Maintenir des CNO chez un résident en fin de vie qui les refuse expose à plusieurs risques : fausses routes, inconfort digestif, perte de la dimension de plaisir du repas. Le projet de soins doit intégrer cette réflexion avec le médecin coordonnateur, l’équipe soignante et la famille.

La décision de ne plus supplémenter n’est pas un abandon thérapeutique. Elle s’inscrit dans une démarche palliative documentée, où les soins de bouche, l’hydratation de confort et les petites quantités d’aliments plaisir prennent le relais.
Coût et prise en charge des compléments nutritionnels oraux en établissement
La question sénatoriale posée en 2019 par Jean-Luc Fichet soulignait un angle rarement traité : les compléments alimentaires ne sont pas des médicaments et sont majoritairement non remboursés. En EHPAD, leur coût est généralement intégré au budget de l’établissement ou refacturé indirectement, sans transparence systématique pour les familles.

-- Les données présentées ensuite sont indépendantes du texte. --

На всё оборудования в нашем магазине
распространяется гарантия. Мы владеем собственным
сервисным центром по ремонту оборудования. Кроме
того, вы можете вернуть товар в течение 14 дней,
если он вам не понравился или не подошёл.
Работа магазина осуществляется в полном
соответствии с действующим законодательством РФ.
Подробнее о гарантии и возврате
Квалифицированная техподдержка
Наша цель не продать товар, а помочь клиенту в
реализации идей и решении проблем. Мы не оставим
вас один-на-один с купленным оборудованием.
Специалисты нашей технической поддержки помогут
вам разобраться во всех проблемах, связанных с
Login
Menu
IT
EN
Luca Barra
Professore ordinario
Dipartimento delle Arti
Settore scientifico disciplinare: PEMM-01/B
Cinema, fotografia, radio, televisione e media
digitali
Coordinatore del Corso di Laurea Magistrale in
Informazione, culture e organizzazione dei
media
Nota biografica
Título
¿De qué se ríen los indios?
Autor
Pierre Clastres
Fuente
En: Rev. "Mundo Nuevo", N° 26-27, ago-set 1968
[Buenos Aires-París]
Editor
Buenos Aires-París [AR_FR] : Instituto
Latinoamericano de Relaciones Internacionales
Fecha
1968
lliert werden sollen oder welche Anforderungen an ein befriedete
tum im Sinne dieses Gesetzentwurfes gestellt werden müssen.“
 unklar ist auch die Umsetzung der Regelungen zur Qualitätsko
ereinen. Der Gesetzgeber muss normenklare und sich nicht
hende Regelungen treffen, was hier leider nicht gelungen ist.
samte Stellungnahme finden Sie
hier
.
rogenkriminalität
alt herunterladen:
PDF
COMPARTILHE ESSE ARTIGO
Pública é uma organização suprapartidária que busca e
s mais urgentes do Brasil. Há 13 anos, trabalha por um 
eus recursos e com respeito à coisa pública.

Les CNO prescrits sur ordonnance par un médecin et inscrits à la Liste des Produits et Prestations (LPP) bénéficient d’un remboursement par l’Assurance maladie. La distinction entre « complément alimentaire » (non remboursé, vendu librement) et « complément nutritionnel oral » (dispositif médical, remboursable sur prescription) reste floue pour beaucoup de familles et même pour certains soignants.
Les prix varient sensiblement entre deux produits similaires. Un établissement qui négocie ses achats en volume obtiendra des tarifs inférieurs, mais le choix du fournisseur ne doit pas primer sur l’acceptabilité par le résident.
La supplémentation en EHPAD relève d’une démarche clinique structurée, pas d’un automatisme. Diagnostic formalisé, enrichissement alimentaire en première ligne, suivi de l’observance réelle, réévaluation régulière et réflexion éthique en fin de vie : chaque étape conditionne la pertinence de la suivante. Un CNO bien prescrit et effectivement consommé améliore le statut nutritionnel. Un CNO prescrit par défaut, mal toléré et jamais réévalué encombre le chariot sans bénéfice pour le résident.